▶ _INSTRUCTIONS TO FOLLOW_
On every line of the listing, check for "each"; copy the lines that have it.

*** Block opens ***

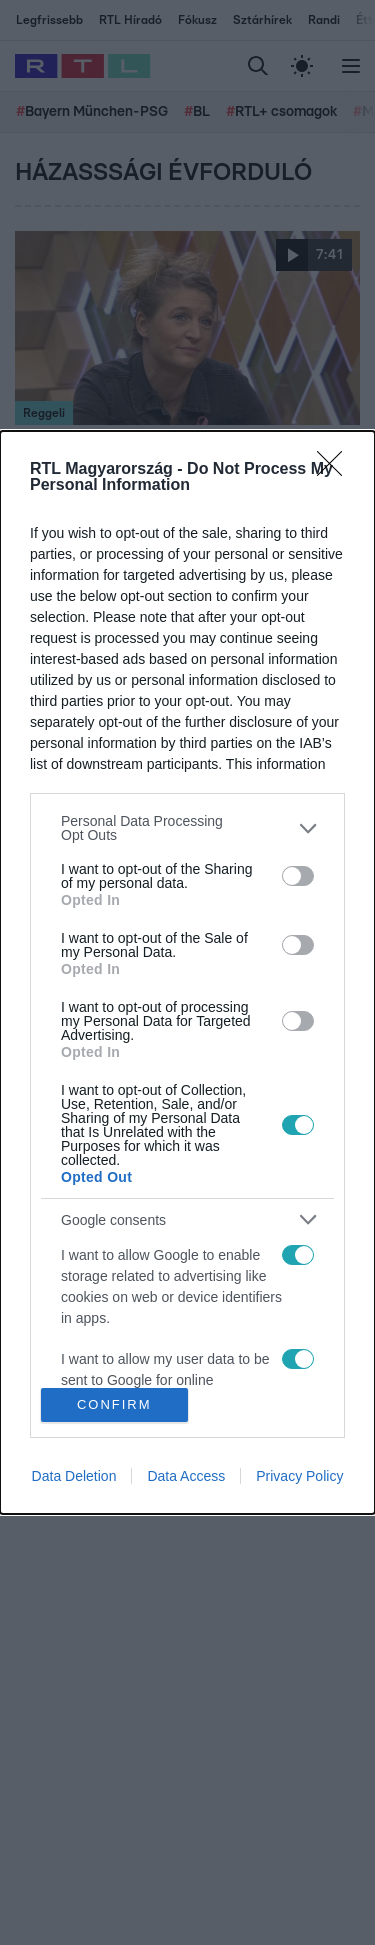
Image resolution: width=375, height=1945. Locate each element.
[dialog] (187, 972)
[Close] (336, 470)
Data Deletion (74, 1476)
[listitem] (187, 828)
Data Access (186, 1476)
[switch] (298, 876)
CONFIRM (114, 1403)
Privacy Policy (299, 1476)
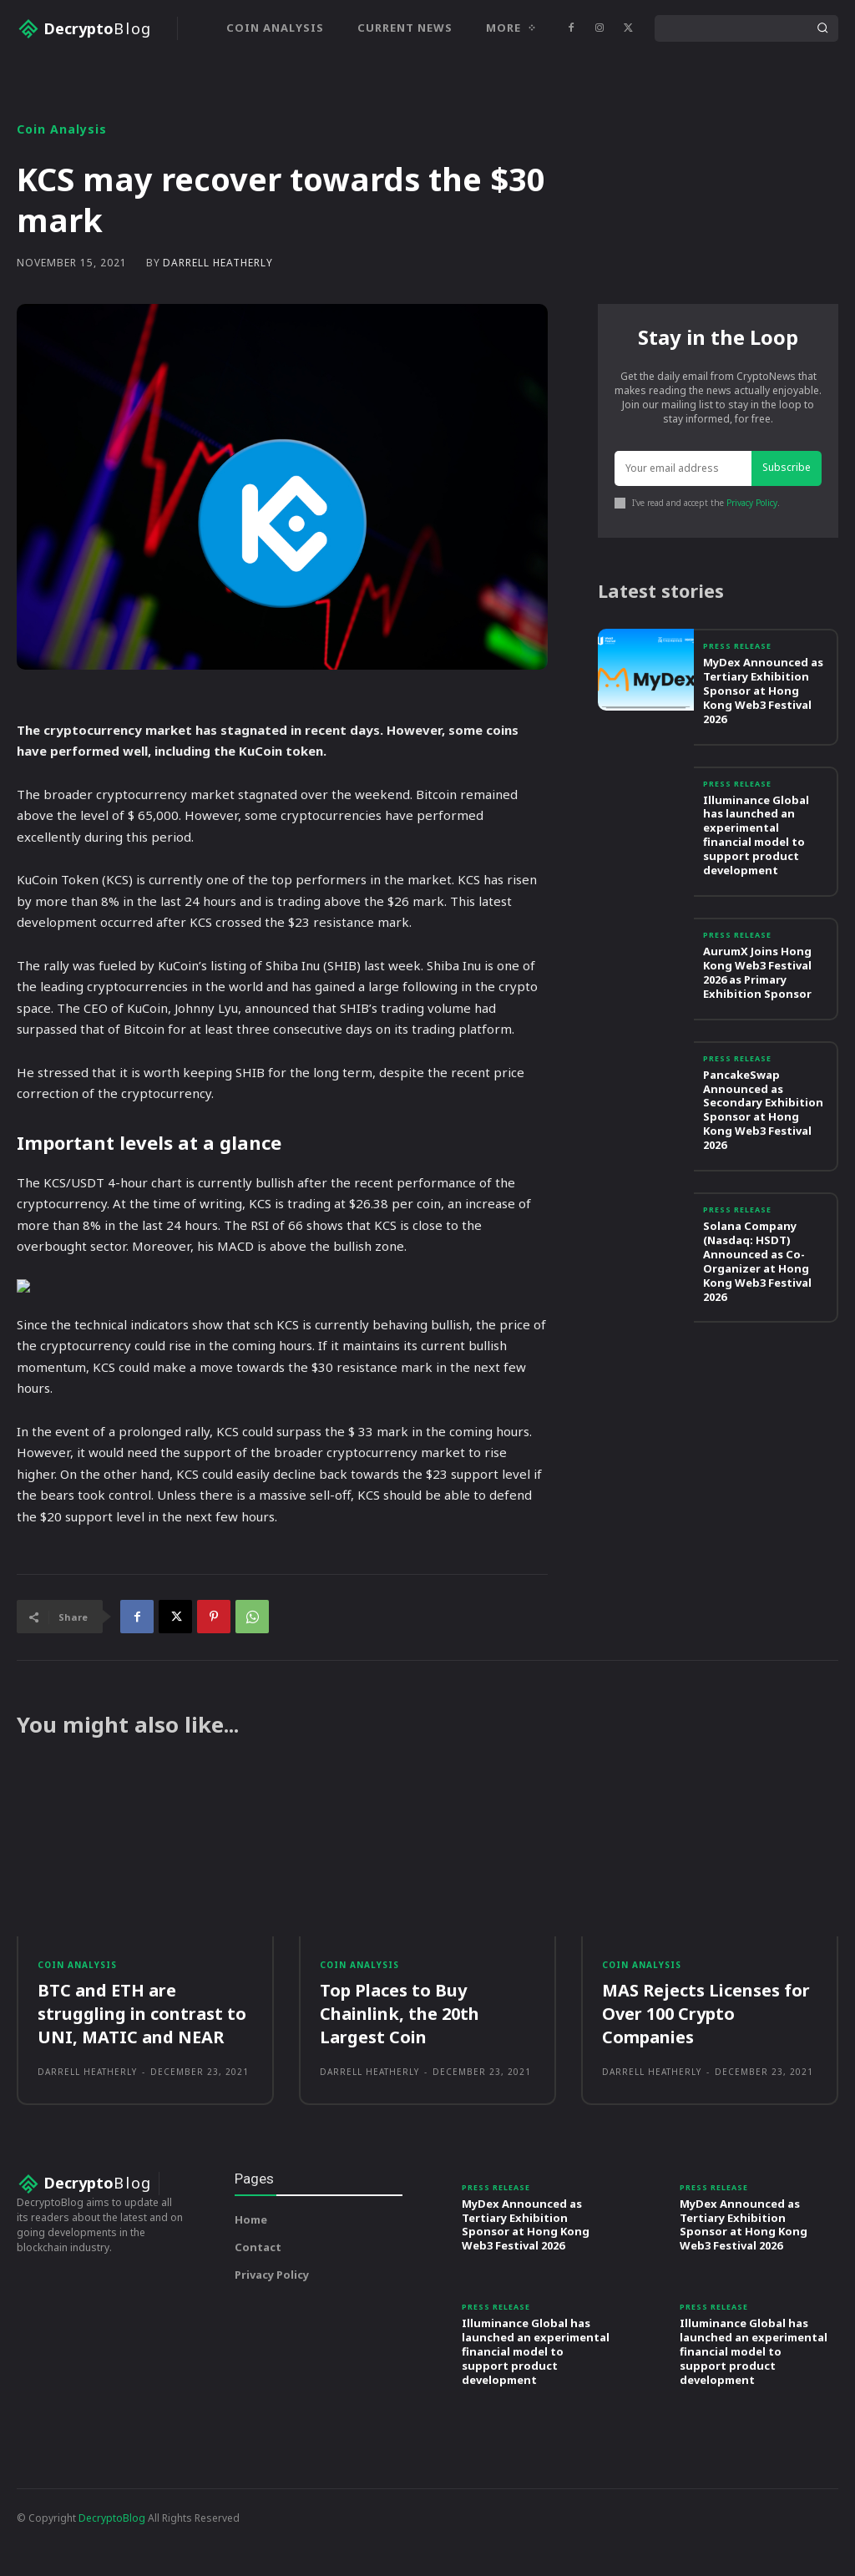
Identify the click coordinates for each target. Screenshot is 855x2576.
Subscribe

*** Block closes ***

▶ _RESULT OF THE TASK_
Image resolution: width=375, height=1945. Locate each element.
Identify the click coordinates for each target. Screenshot is 855x2576.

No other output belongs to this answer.